Test Creation Aha #2: Use the Custom APIs
Custom API endpoints define business objects. The OrderB2B API that creates Orders with Items in one call? That's not just an endpoint — it's the specification for how to test business transactions.

These domain insights required human pattern recognition across projects. But once discovered, AI propagated them everywhere and documented them for future sessions.


The Takeaway

If you're a developer wondering about your future with AI:
It's more constructive to think of AI as a partner with different strengths than yours, rather than as a tool or a threat.

If you're a manager deciding whether to "replace developers with AI":
Consider reframing the question: "How do we enable developers and AI to cover each other's gaps?"

If you're building with AI:
Consider going beyond code generation. Build systems that learn.
Create "messages in a bottle" that teach future AI sessions.
Program AI to program itself.

The honest truth:

  • AI couldn't have made the strategic leaps alone.
  • I couldn't have done the exhaustive implementation alone.
  • Together, we accomplished 30 years of work in one week.

That's not AI replacing humans.
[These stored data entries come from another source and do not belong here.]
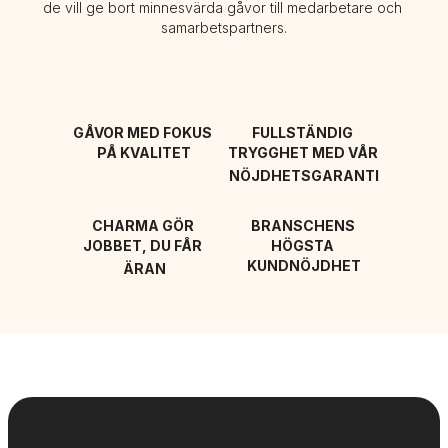
de vill ge bort minnesvärda gåvor till medarbetare och 
samarbetspartners.
GÅVOR MED FOKUS 
FULLSTÄNDIG 
PÅ KVALITET
TRYGGHET MED VÅR 
NÖJDHETSGARANTI
CHARMA GÖR 
BRANSCHENS 
JOBBET, DU FÅR 
HÖGSTA 
KUNDNÖJDHET
ÄRAN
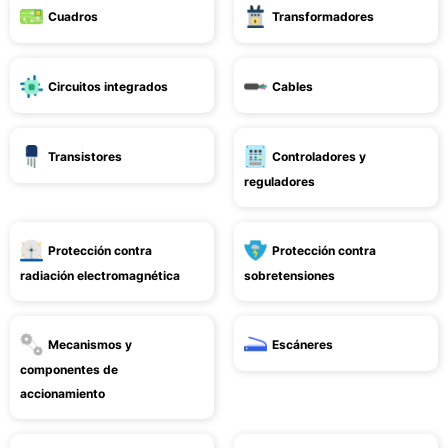
Cuadros
Transformadores
Circuitos integrados
Cables
Transistores
Controladores y
reguladores
Protección contra
Protección contra
radiación electromagnética
sobretensiones
Mecanismos y
Escáneres
componentes de
accionamiento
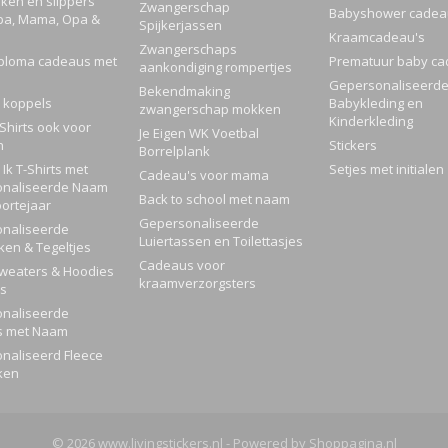
ken en slippers
Zwangerschap
Babyshower cadea
pa, Mama, Opa &
Spijkerjassen
Kraamcadeau's
Zwangerschaps
ploma cadeaus met
Prematuur baby ca
aankondiging rompertjes
Gepersonaliseerd
Bekendmaking
 koppels
Babykleding en
zwangerschap mokken
Kinderkleding
Shirts ook voor
Je Eigen WK Voetbal
n
Stickers
Borrelplank
Ik T-Shirts met
Setjes met initialen
Cadeau's voor mama
naliseerde Naam
Back to school met naam
ortejaar
Gepersonaliseerde
naliseerde
Luiertassen en Toilettasjes
ken & Tegeltjes
Cadeaus voor
Sweaters & Hoodies
kraamverzorgsters
rs
naliseerde
s met Naam
naliseerd Fleece
ken
© 2026 www.livingstickers.nl - Powered by Shoppagina.nl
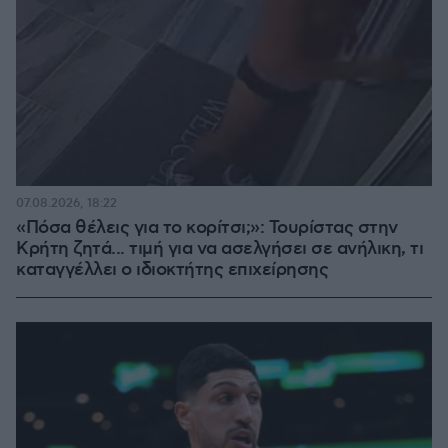
07.08.2026, 18:22
«Πόσα θέλεις για το κορίτσι;»: Τουρίστας στην
Κρήτη ζητά... τιμή για να ασελγήσει σε ανήλικη, τι
καταγγέλλει ο ιδιοκτήτης επιχείρησης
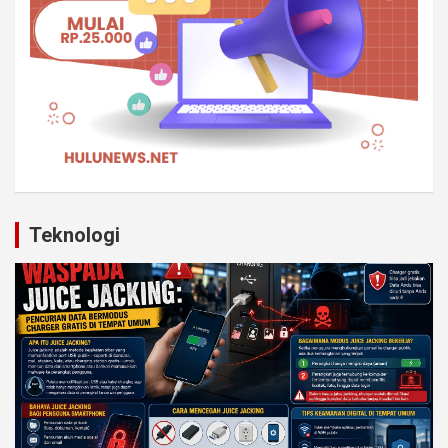
Teknologi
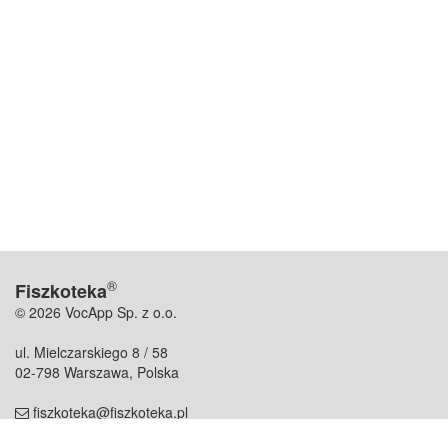
®
Fiszkoteka
© 2026 VocApp Sp. z o.o.
ul. Mielczarskiego 8 / 58
02-798 Warszawa, Polska
fiszkoteka@fiszkoteka.pl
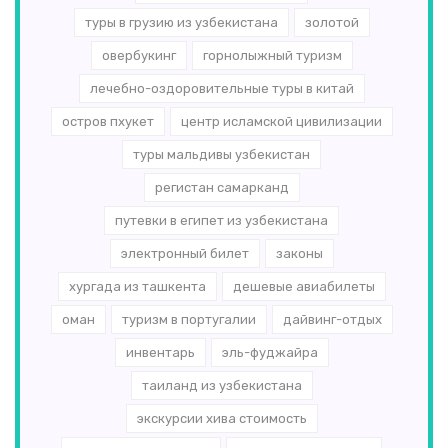
туры в грузию из узбекистана
золотой
овербукинг
горнолыжный туризм
лечебно-оздоровительные туры в китай
остров пхукет
центр исламской цивилизации
туры мальдивы узбекистан
регистан самарканд
путевки в египет из узбекистана
электронный билет
законы
хургада из ташкента
дешевые авиабилеты
оман
туризм в португалии
дайвинг-отдых
инвентарь
эль-­фуджайра
таиланд из узбекистана
экскурсии хива стоимость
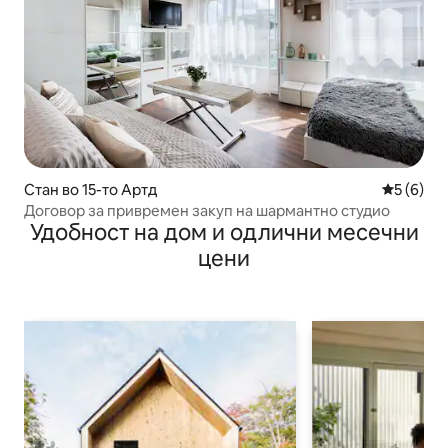
Стан во 15-то Артд
Просечна
5 (6)
Договор за привремен закуп на шармантно студио
Удобност на дом и одлични месечни
цени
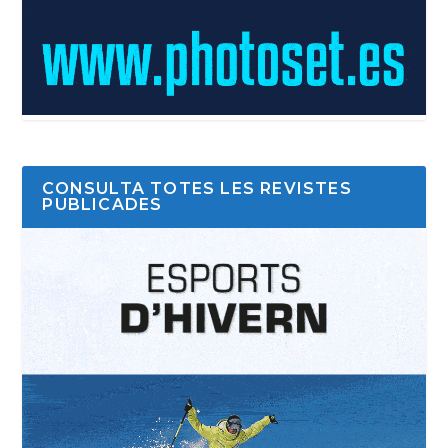
CONSULTA TOTES LES REVISTES
PUBLICADES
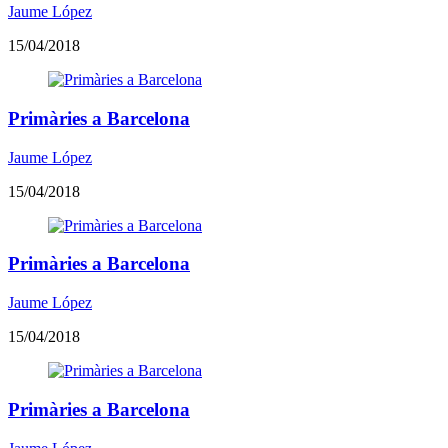
Jaume López
15/04/2018
Primàries a Barcelona
Jaume López
15/04/2018
Primàries a Barcelona
Jaume López
15/04/2018
Primàries a Barcelona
That's not humans limiting AI.
That's collaboration.


About This Article

This article was written collaboratively by Val Huber (human, 40+ years enterprise development) and AI (GitHub Copilot with Claude Sonnet 4.5) working together in VS Code.
The testing system described was built in approximately one week of pair programming, demonstrating the same human-AI collaboration pattern it enables.

Want to try it yourself?


"The best collaboration is where humans provide strategic breakthroughs and AI handles exhaustive propagation — each amplifying the other's strengths. The best architecture is one where AI learns to program itself, guided by human insight. The best investment is knowledge that multiplies: one week of work teaching every future project."

— Val Huber & AI (GitHub Copilot with Claude Sonnet 4.5)


What could you teach AI to teach itself in your domain?
What message will you put in the bottle?